:: What is expected ::
Restate word for word only the lines from the one with "bir şekilde uyması" through the end of the records; no pictures belong in the copy.

[Saved entries]

+-------+

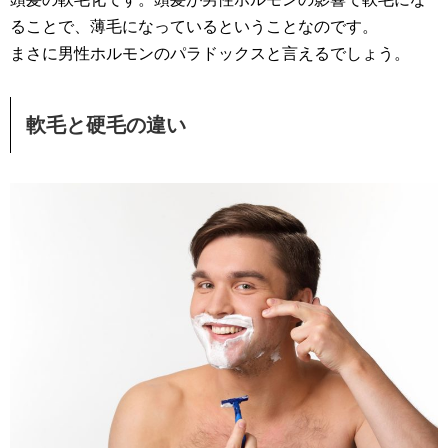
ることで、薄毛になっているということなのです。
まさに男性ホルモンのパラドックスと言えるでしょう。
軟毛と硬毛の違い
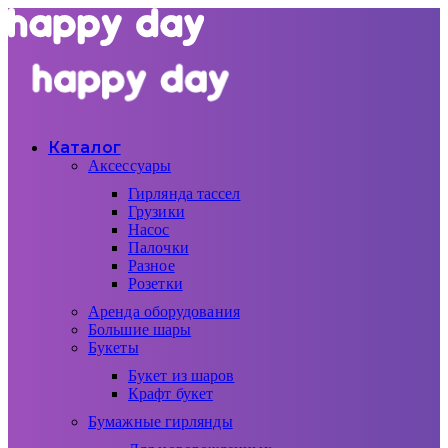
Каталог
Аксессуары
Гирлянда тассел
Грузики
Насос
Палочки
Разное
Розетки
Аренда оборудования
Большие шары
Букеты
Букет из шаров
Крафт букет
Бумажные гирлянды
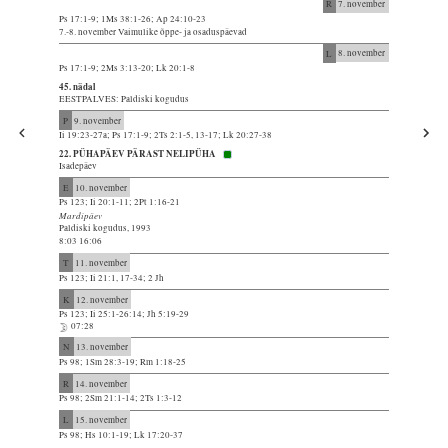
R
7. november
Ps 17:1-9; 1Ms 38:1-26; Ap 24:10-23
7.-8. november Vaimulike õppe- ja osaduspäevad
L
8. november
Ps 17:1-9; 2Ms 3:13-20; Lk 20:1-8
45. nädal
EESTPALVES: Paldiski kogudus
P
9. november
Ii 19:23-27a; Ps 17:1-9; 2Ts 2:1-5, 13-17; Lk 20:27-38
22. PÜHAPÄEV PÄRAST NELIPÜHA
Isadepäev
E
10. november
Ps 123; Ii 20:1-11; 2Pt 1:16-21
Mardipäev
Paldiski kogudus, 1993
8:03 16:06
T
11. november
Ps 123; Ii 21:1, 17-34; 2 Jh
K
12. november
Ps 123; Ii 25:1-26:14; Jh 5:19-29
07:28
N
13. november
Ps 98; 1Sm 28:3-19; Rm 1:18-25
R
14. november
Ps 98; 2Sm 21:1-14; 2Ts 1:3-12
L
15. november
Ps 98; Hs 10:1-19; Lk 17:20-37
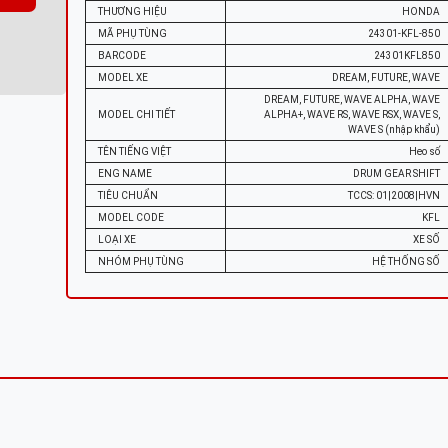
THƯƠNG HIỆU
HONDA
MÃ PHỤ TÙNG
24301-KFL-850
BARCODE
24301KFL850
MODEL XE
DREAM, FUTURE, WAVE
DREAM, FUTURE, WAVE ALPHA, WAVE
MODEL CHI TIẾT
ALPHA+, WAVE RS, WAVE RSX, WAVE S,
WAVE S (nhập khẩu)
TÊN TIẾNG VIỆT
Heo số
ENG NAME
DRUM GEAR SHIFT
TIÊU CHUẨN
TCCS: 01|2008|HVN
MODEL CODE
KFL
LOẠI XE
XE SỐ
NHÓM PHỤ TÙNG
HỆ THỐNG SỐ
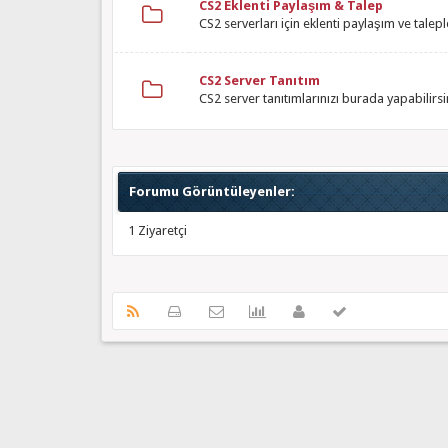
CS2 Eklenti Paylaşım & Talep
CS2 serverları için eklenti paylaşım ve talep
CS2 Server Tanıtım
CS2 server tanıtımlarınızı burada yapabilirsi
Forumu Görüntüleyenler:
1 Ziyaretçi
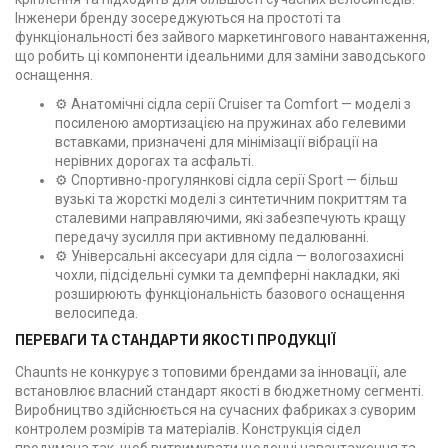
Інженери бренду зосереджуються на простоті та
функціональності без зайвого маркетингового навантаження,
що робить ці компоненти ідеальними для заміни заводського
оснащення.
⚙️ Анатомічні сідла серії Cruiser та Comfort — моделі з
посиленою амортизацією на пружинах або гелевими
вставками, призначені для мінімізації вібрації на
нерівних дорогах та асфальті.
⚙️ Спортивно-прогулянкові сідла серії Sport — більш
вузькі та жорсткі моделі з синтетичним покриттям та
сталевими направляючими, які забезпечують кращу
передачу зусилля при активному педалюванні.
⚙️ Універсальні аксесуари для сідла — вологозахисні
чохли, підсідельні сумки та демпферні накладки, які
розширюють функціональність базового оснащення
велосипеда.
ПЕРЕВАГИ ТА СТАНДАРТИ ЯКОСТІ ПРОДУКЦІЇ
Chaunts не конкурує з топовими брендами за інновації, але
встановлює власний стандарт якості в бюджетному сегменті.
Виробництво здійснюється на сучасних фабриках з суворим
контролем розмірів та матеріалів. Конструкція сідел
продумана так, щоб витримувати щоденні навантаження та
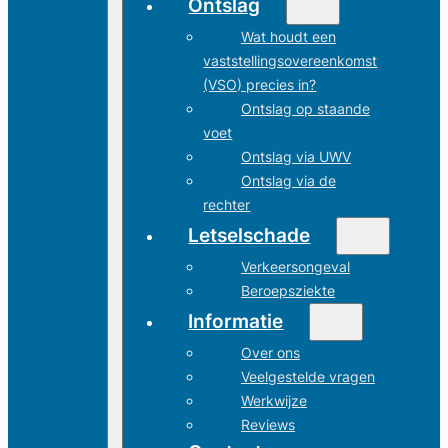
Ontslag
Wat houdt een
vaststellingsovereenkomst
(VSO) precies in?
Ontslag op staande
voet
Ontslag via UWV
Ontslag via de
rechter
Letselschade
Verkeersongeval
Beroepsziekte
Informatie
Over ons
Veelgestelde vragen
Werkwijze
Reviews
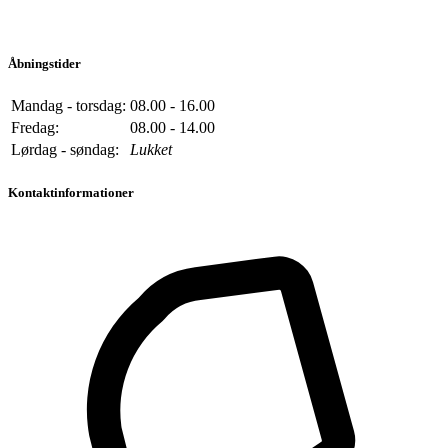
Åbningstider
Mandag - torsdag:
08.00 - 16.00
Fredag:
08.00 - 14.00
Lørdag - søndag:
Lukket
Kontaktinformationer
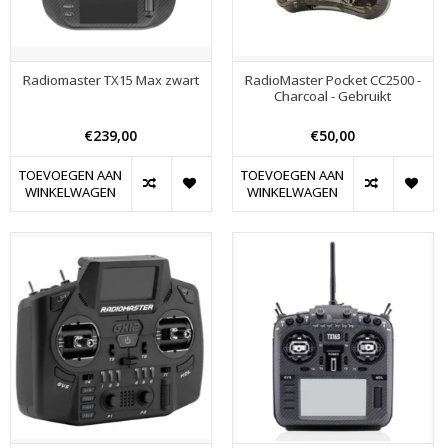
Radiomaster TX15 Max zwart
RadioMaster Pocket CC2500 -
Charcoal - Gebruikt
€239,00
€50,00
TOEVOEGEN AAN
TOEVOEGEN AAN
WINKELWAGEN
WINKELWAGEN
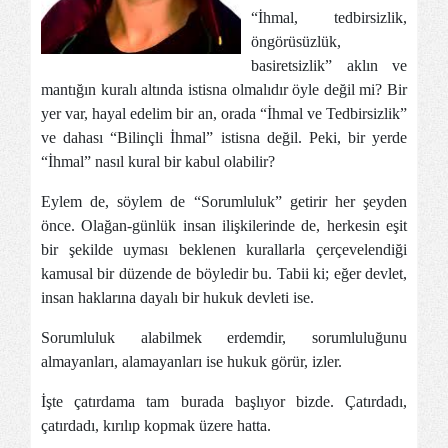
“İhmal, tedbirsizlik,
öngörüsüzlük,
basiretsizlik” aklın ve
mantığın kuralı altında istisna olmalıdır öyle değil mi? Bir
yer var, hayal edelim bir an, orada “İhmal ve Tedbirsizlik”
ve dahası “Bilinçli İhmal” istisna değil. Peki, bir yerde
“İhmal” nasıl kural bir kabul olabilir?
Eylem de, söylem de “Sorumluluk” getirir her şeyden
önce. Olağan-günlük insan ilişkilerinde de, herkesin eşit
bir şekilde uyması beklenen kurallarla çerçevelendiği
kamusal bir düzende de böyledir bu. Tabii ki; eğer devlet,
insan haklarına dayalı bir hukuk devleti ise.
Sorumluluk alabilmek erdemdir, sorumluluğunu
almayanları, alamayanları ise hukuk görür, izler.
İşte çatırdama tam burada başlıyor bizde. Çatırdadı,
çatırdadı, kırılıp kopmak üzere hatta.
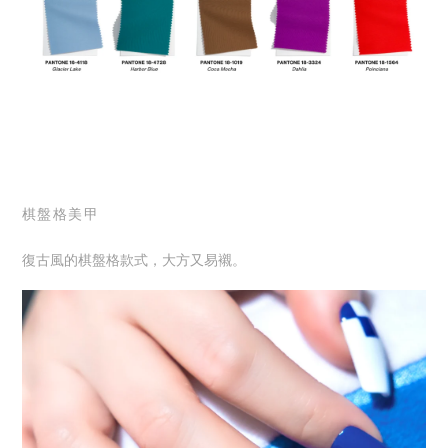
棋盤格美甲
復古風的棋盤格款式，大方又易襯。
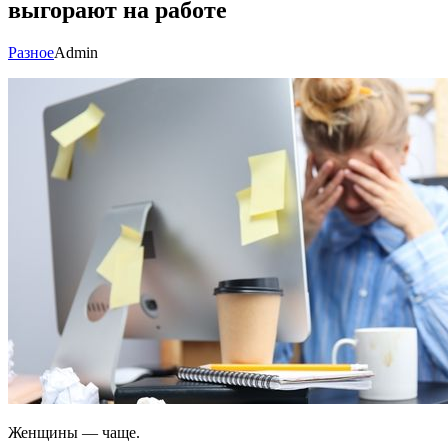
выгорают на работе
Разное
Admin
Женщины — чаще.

+-------+

:: Output for this task ::
bir şekilde uyması beklenen kurallarla çerçevelendiği
kamusal bir düzende de böyledir bu. Tabii ki; eğer devlet,
insan haklarına dayalı bir hukuk devleti ise.
Sorumluluk alabilmek erdemdir, sorumluluğunu
almayanları, alamayanları ise hukuk görür, izler.
İşte çatırdama tam burada başlıyor bizde. Çatırdadı,
çatırdadı, kırılıp kopmak üzere hatta.
棋盤格美甲
復古風的棋盤格款式，大方又易襯。
выгорают на работе
Разное
Admin
Женщины — чаще.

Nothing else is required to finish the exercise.